◆ TASK INSTRUCTIONS
Below this sentence is a listing; return exactly its lines from the one with "görülmüş ve karojisatsu" to the one with "da asbest, ısı", both kept, and nothing more.

◆ RAW DATA

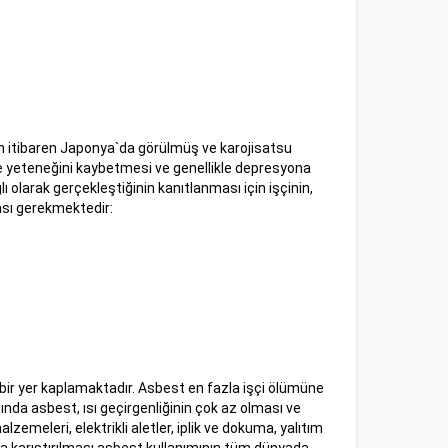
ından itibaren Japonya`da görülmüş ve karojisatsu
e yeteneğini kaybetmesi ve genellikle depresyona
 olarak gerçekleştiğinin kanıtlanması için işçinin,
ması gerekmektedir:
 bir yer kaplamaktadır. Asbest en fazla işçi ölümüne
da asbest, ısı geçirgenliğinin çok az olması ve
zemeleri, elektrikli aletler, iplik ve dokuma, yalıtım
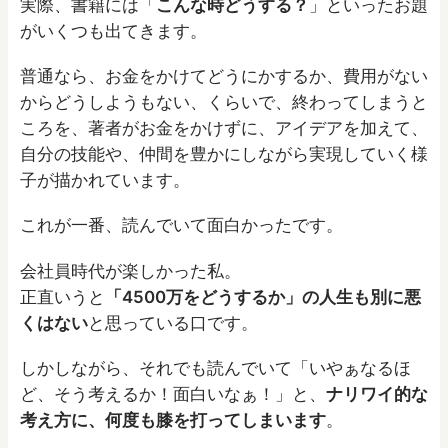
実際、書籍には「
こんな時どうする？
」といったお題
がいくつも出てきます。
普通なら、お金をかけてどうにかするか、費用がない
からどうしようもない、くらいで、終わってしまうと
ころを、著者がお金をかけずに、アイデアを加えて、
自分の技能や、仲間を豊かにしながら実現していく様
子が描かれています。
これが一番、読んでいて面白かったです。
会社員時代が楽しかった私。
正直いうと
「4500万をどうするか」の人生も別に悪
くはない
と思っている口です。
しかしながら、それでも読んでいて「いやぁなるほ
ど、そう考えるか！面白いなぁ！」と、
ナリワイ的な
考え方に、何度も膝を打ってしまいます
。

...

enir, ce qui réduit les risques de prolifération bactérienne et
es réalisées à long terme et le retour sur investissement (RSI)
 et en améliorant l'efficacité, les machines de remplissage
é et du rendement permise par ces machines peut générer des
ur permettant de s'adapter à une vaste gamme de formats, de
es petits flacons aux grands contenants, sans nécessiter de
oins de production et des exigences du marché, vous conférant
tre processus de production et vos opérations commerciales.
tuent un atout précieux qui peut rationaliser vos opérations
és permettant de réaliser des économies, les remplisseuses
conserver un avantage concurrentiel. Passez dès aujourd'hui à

◆ EXERCISE ANSWER
ından itibaren Japonya`da görülmüş ve karojisatsu
e yeteneğini kaybetmesi ve genellikle depresyona
 olarak gerçekleştiğinin kanıtlanması için işçinin,
ması gerekmektedir:
 bir yer kaplamaktadır. Asbest en fazla işçi ölümüne
da asbest, ısı geçirgenliğinin çok az olması ve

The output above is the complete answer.